O companheiro Cleomar há muito tempo vinha sendo ameaçado de morte, por conhecidos pistoleiros da região e pelo policial civil Danilo de Januária, que junto com outros agentes do Estado, publicamente prestam “serviços” aos latifundiários de Pedras de Maria da Cruz e região. Desde 2010, isto foi denunciado amplamente ao MP, Ouvidoria Agrária, INCRA e outras autoridades, inclusive em audiências públicas, onde foram citados os latifundiários Antônio Carlos Vinagre, Hiram Moura, Rodolfo Rabelo, Antônio Aureliano e outros.

O companheiro Cleomar foi assassinado por sua militância abnegada, por defender os interesses e a união dos camponeses pobres na luta contra o inimigo comum: o latifúndio e seu velho Estado; Em sua memória, as famílias camponesas retomaram parte das terras griladas da fazenda Pedras de Maria Agropecuária, cortaram e distribuíram as parcelas, dando seu nome à Comunidade.

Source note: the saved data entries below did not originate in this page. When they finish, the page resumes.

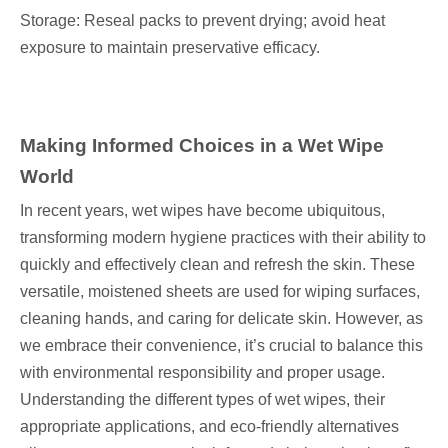
Storage: Reseal packs to prevent drying; avoid heat
exposure to maintain preservative efficacy.
Making Informed Choices in a Wet Wipe
World
In recent years, wet wipes have become ubiquitous,
transforming modern hygiene practices with their ability to
quickly and effectively clean and refresh the skin. These
versatile, moistened sheets are used for wiping surfaces,
cleaning hands, and caring for delicate skin. However, as
we embrace their convenience, it’s crucial to balance this
with environmental responsibility and proper usage.
Understanding the different types of wet wipes, their
appropriate applications, and eco-friendly alternatives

No final de 2014, depois de um inquérito farsante, que tinha como objetivo esconder os nomes dos latifundiários mandantes do assassinato do companheiro Cleomar, bem como impedir que viesse à tona a participação de agentes policiais de Januária no crime, foram presos os pistoleiros Marcos Ribeiro de Gusmão e Marco Aurélio da Cruz Silva, acusados pelo assassinato. No entanto, menos de 1 ano depois, em 03 de novembro de 2015, um habeas corpus do STJ concedeu liberdade provisória para eles.

A soltura destes bandidos, assim como a não acusação formal dos mandantes e da formação de uma organização criminosa dos latifundiários desta região, envolvendo agentes policiais do Estado, como evidencia o julgamento que será realizado dia 13 de setembro deste ano, demonstra bem a farsa desta “justiça” que historicamente acoberta grileiros de terra, torturadores, assassinos de camponeses, quilombolas e indígenas, configurando em Crimes de Estado.